Any input would be appreciated 

Thanks.


----------



## kacairns (Apr 10, 2012)

I know this is over the budgeted amount stated but if they are able to go a little bit higher to $55 for their budget I've got a Eheim 3582 Twin Feeder for sale. Its only been used for 2 weeks (when I was on vacation) and new costs almost $80 after tax.

Eheim Automatic Twin Feeder 3582


----------



## Emily (May 4, 2010)

kacairns said:


> I know this is over the budgeted amount stated but if they are able to go a little bit higher to $55 for their budget I've got a Eheim 3582 Twin Feeder for sale. Its only been used for 2 weeks (when I was on vacation) and new costs almost $80 after tax.
> 
> Eheim Automatic Twin Feeder 3582


She may or may not go for it, but either way I need a receipt  Thanks anyway though!


----------



## jbyoung00008 (May 16, 2011)

I have 2 different automatic feeders. Here are some of the differences I found when looking for Automatic fish feeders that might help you with your decision

Main issue I found was how the feeder clips on to the top edge of the tank. Some versions only fit on tanks with open tops. So if you have a cover this will be the deciding factor on which brand you want.

There are battery opperated ones or ones with a power cord.

Some have a heater built in to keep the food dry.

The size of the food holder.

You can buy a digital one or an automatic. The digital one lets you decide how often you want to feed. Some of the automatic ones feed every 12 hours from the minute you put the batteries in and that it.

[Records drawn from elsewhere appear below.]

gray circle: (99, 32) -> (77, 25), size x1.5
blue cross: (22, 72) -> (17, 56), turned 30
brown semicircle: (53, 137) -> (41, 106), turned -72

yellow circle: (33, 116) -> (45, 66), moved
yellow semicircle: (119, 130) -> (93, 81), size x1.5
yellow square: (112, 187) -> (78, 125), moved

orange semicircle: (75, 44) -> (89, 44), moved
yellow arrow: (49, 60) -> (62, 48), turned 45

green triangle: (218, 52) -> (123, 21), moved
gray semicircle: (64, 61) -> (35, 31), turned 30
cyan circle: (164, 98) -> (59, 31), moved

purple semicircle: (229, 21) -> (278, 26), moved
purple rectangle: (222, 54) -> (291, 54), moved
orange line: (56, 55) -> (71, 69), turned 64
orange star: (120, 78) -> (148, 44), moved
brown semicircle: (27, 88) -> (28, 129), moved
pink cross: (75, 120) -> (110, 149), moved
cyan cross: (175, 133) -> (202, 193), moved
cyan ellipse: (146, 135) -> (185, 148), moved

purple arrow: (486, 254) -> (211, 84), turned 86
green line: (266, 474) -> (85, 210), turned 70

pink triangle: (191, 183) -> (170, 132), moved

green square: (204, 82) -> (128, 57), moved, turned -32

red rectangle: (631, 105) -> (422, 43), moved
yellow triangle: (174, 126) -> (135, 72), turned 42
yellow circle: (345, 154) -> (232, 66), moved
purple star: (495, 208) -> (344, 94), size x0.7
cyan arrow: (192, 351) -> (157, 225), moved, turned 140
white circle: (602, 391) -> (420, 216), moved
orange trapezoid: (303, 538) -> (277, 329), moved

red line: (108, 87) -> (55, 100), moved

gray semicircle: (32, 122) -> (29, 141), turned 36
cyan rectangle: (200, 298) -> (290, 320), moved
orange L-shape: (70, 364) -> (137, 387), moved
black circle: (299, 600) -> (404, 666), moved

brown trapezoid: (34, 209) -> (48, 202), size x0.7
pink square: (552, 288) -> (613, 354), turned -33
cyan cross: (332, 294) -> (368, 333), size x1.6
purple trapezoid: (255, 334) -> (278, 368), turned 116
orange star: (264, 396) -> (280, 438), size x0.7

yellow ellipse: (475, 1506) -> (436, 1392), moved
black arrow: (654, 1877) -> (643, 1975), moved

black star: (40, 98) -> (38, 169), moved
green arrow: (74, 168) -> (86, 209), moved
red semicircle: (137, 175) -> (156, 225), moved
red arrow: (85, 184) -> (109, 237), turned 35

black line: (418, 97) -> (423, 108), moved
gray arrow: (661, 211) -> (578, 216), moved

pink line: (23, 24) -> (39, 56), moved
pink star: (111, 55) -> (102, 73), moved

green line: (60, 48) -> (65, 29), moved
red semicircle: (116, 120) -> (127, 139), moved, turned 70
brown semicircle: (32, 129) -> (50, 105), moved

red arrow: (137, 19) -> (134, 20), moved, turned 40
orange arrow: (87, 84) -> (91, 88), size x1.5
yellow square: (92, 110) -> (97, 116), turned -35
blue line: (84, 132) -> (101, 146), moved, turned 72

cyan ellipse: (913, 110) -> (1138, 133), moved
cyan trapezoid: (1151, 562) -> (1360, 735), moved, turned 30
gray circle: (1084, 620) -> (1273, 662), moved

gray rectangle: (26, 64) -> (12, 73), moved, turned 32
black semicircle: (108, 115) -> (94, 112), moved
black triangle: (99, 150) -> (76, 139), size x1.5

I have this one. It was the only one I could find to fit my open top. Its basic and does the job on my 25g 
Nutrimatic 2X Automatic Fish Food Feeder

I have this one for my 120g African tank. It was expensive but it was the only one I could find with a large cup for food. It has a heater and a power cord. Not battery opperated. Im somewhat happy with it. It does the job
Rena LG100 Digital Automatic Fish Feeder | automatic fish feeder

Here are the ones J&L carry. I bought both mine from them. King Eds pets also carries a few other brands. Search Results

Hope that helps!


----------



## 2wheelsx2 (Apr 21, 2010)

This is a great feeder. I don't use them since I don't have setups that work well with this but a friend of mine has several of these and the aeration features keeps the food dry. It's within your budget too.

Eheim Automatic Feeder


----------